Admito que esta seria a categoria de mais fácil verificação (se o docente planificou, se o fez com «qualidade científico-pedagógica e didáctica», se seleccionou adequadamente as estratégias de acordo com a complexidade dos conteúdos, se utilizou recursos diversificados e se teve em conta os resultados da avaliação formativa na dita planificação) caso os avaliadores fossem naturalmente dotados de uma capacidade científico pedagógico-didáctica superior aos avaliados. O que está longe de ser o caso em muitas situações.

Estou à vontade neste particular porque tenho uma boa ou mesmo excelente relação com as minhas colega potencialmente avaliadoras (tenho dois departamentos, não sei como será neste caso…). Só que, em especial num dos meus grupos disciplinares, a trajectória da quase totalidade dos seus elementos é paralela em termos de carreira, apenas existindo diferenças de tempo de serviço decorrentes dos acidentes de percurso, de horários incompletos em maior ou menor quantidade. Quase todos lecionamos desde a segunda metade dos anos 80 e estamos encaixotados no fianl do antigo 7º escalão, excepto uma colega.

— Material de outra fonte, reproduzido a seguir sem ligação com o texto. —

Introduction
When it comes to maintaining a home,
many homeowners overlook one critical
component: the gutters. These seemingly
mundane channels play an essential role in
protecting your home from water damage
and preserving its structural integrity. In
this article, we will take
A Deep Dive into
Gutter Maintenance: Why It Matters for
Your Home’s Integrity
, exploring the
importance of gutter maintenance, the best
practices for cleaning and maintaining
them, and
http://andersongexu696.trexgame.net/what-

Mas mesmo abstraindo desta curiosidade muito concreta e que pode ser qualificada como anedótica, como é que em milhares de departamentos curriculares se sabe e tem a certeza que quem vai fazer a avaliação é a pessoa mais competente para a fazer? Porque tem mais um ou dois anos de serviço? Em outros casos é o inverso, pois se o(a) estimável colega em muitos casos não distingue um data-show de uma pen-drive como poderá avaliar da correcta aplicação de um recurso multimédia mais sofisticado nas aulas? Ridículo!

Mas passemos à segunda categoria de parâmetros sobre a Realização das actividades lectivas:

Antes de mais verifica-se que existe a obsessão pelo cumprimento do programa. Neste caso estou como peixe na água, mas não me vou alongar que é questão polémica que aqui não interessa. Depois pretende classificar-se a forma como o docente proporciona «a todos os seus alunos iguais oportunidades de participação».

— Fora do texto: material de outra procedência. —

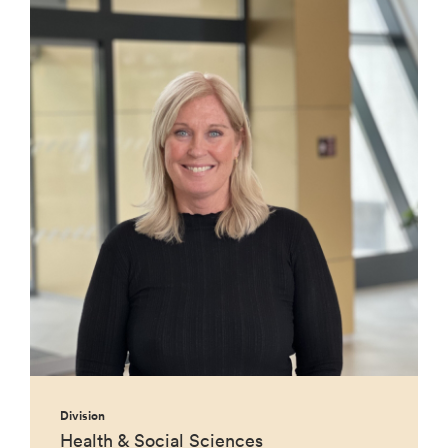
Division
Health & Social Sciences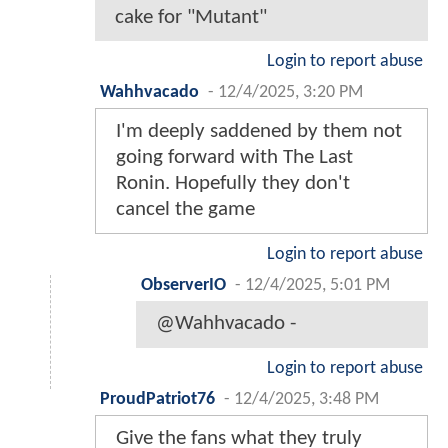
cake for "Mutant"
Login to report abuse
Wahhvacado
-
12/4/2025, 3:20 PM
I'm deeply saddened by them not
going forward with The Last
Ronin. Hopefully they don't
cancel the game
Login to report abuse
ObserverIO
-
12/4/2025, 5:01 PM
@Wahhvacado -
Login to report abuse
ProudPatriot76
-
12/4/2025, 3:48 PM
Give the fans what they truly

Mas como é que é possível avaliar isto com a observação de três aulas num ano lectivo? Claro que nessas três aulas até o caixote do lixo e as cortinas podem ter a oportunidade de participar! O pior é se as turmas decidem, por mau feitio, não colaborarem e então está tudo estragado.

E já repararam no parâmetro B.3 que de tão longo é manifestamente impróprio de transcrever e ainda mais impossível de observar/avaliar nos moldes propostos?

E já atentaram no completo delírio da terceira categoria (C) de parâmetros, a da Relação pedagógica com os alunos?

 

De todos considero o parâmetro C.2 o mais antológico pois é uma espécie de híbrido, recuperando um manifesto resquício do discurso eduquês, só que espartilhado para aplicação numa grelha de tipo positivista. Como se fossemos classificar a qualidade de uma poesia com base na quantidade das suas letras ou sílabas.

Classificar de 1 a 4 se o docente se relaciona «positivamente com os alunos proporcionando um clima de escola caracterizado pelo bem-estar afectivo que predisponha para as aprendizagens»?

Isso mede-se como? E observa-se em que moldes? Neste caso só me ocorre uma das tiradas de Agildo Ribeiro, enquanto professor de mitologia em O Planeta dos Homens, quando, ao tocar da sineta do partenaire com ar de defunto sempre que ele se alongava em passagens sobre a Bruuuuuna, anunciava e lançava a sua gargalhada de desprezo.

Neste caso penso que é apenas uma enorme gragalhada, ponto final.

Mesmo se a grelha não acaba por aqui.